The alliance is purportedly for providing a “seamless ridesharing coverage for travelers in India, China, SE Asia and the US,” according to the statement released by the foursome earlier on Friday. But anyone who has observed the taxi hailing sector will recognise that this partnership is to take on Goliath Uber.
Uber is present in 67 countries and is growing rapidly. The US-based company has raised over $8 billion so far, and according to a Bloomberg report is set to raise over $2 billion more at an eye-watering $62.5 billion valuation. According to the report,Uber has already raised a part of this funding. Uber is known for its aggressive, take-no-prisoners approach in every market it enters. But in Asia—India, China, and South East Asia—it has faced stiff competition from local players.

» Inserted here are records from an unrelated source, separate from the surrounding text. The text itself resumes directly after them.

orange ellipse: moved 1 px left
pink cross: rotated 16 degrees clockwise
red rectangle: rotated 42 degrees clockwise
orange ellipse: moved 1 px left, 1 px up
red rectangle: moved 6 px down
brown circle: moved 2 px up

Ola, which just days ago announced raising $500 million, is the market leader in India with operations in 200 cities. Didi Kuaidi, which is an investor in Ola, GrabTaxi and Lyft, is the leader in China and serves over 250 million users across 360 Chinese cities. The company was formed when Chinese taxi hailing apps Didi Dache and Kuaidi Dache merged in February. Lyft, which operates in 190 cities in the US, has become a strong competitor in Uber’s home market. Singapore-based GrabTaxi has its stranglehold on Malaysia, Singapore, Indonesia, Philippines, Vietnam, and Thailand.
Collectively, the four companies have raised $7 billion. On a side note, Uber’s latest fundraise brings on board a new investor—Tiger Global—according to the Bloomberg report. Tiger is an investor in Ola, Didi Kuaidi, and GrabTaxi.

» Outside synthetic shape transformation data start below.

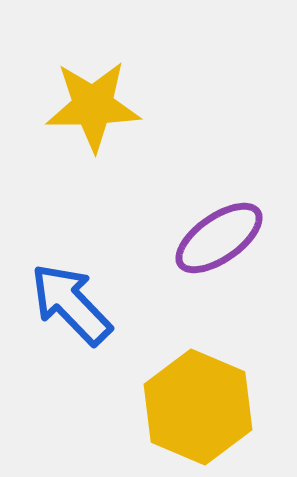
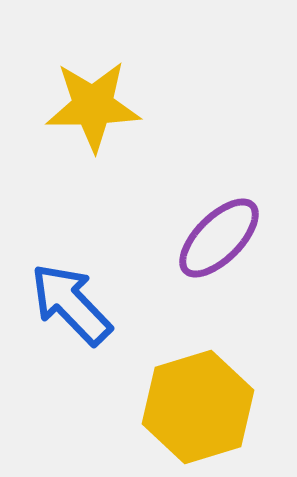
purple ellipse: rotated 10 degrees counterclockwise
yellow hexagon: rotated 20 degrees clockwise
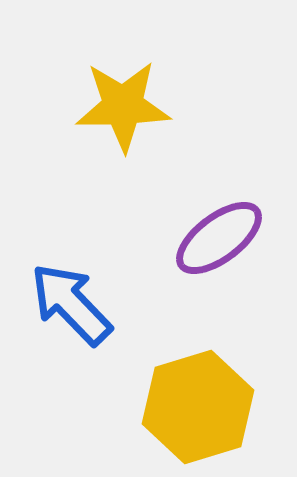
yellow star: moved 30 px right
purple ellipse: rotated 8 degrees clockwise
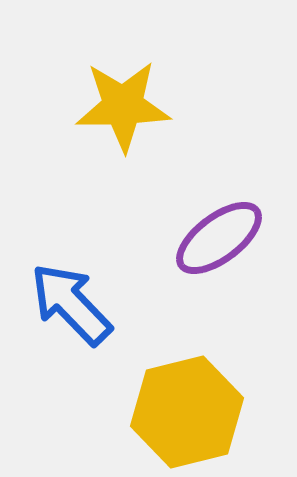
yellow hexagon: moved 11 px left, 5 px down; rotated 3 degrees clockwise
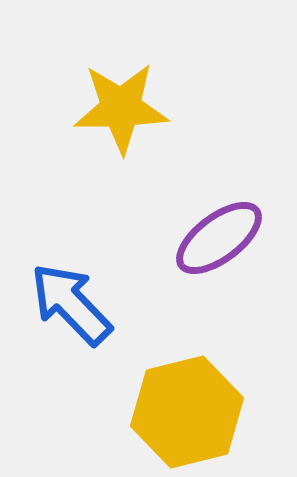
yellow star: moved 2 px left, 2 px down
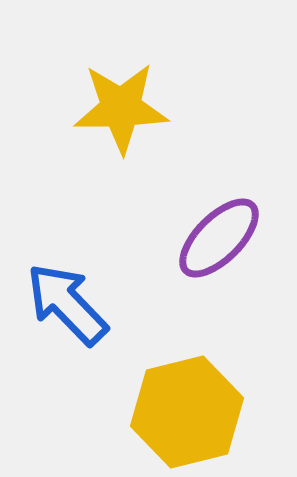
purple ellipse: rotated 8 degrees counterclockwise
blue arrow: moved 4 px left
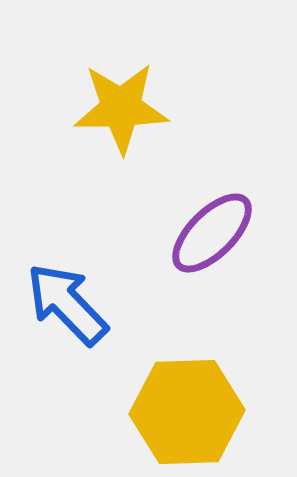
purple ellipse: moved 7 px left, 5 px up
yellow hexagon: rotated 12 degrees clockwise
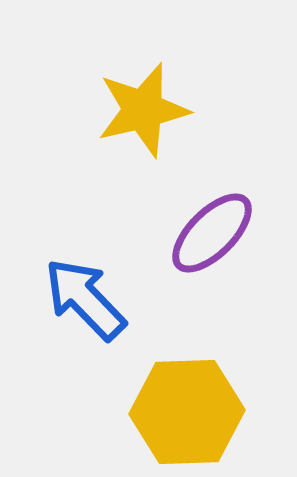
yellow star: moved 22 px right, 2 px down; rotated 12 degrees counterclockwise
blue arrow: moved 18 px right, 5 px up
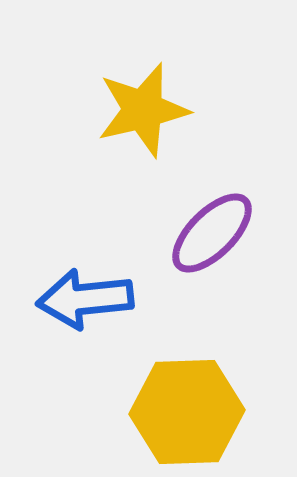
blue arrow: rotated 52 degrees counterclockwise
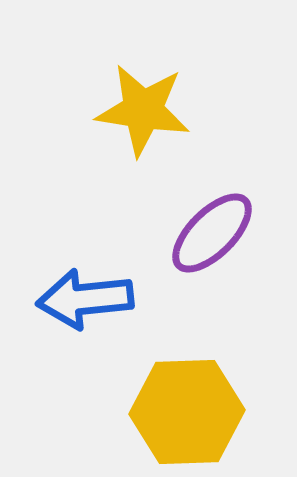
yellow star: rotated 22 degrees clockwise
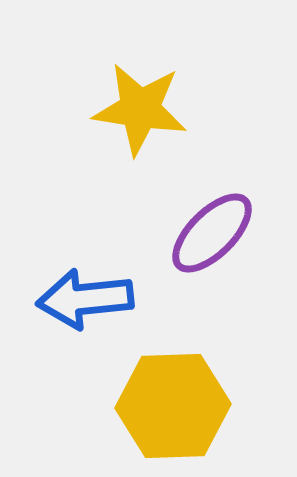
yellow star: moved 3 px left, 1 px up
yellow hexagon: moved 14 px left, 6 px up
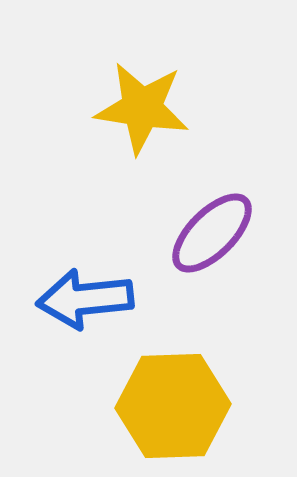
yellow star: moved 2 px right, 1 px up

Coming back to the alliance, international travellers now will be able to access “local on-demand rides by using the same application they use at home.”The four companies said they intend to leverage each other’s technology, local market knowledge, and business resources. The alliance will start rolling out joint products from the first quarter of 2016. In September, DidiKuaidi had entered into an alliance with Lyft to share riders across continents and the latest announcement is an extension of the partnership.
“This will also allow all four companies to learn from each other’s local innovations and successes that can help us in our shared mission to build better mobility solutions in our respective markets,” said Bhavish Aggarwal, Co-founder and CEO of four-year-old Ola.

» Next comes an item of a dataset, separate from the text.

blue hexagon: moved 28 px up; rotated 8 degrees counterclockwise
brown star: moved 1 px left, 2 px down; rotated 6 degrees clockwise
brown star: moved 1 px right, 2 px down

Ola and GrabTaxi have been using highly localised solutions to stay ahead of Uber. For example, to make on-demand cab affordable, Ola introduced Ola Mini and launched intra-city bus service Ola Shuttle. GrabTaxi facilitates loans to its drivers for buying smartphones in Philippines and offers free English-language classes for taxi drivers.
DidiKuaidi, as a backer of Ola, GrabTaxi, and Lyft, has emerged as the face of this global fight back.
“This (the alliance) will be a win for the diversity and vitality of the global rideshare industry,” said Cheng Wei, CEO of Didi Kuaidi, in an obvious dig at the monopoly that Uber is trying to build.
Taxi-hailing globally has become the most exciting emerging sector, what with the billions of dollars it has attracted and the battles that have broken out between Uber and local competitors, traditional taxi operators and governments.
The alliance shows just how potent a competitor Uber is. The alliance will also make each of the companies in it stronger, at least that is what those helming and backing Ola, Didi Kuaidi, Lyft, and GrabTaxi hope. This is also good news for millions of customers and many thousands of taxi drivers, as more competition will mean low prices for the former and better incentives for the latter.
However, many billions of dollars is being spent to fund this battle and that should start concerning investors and the public soon.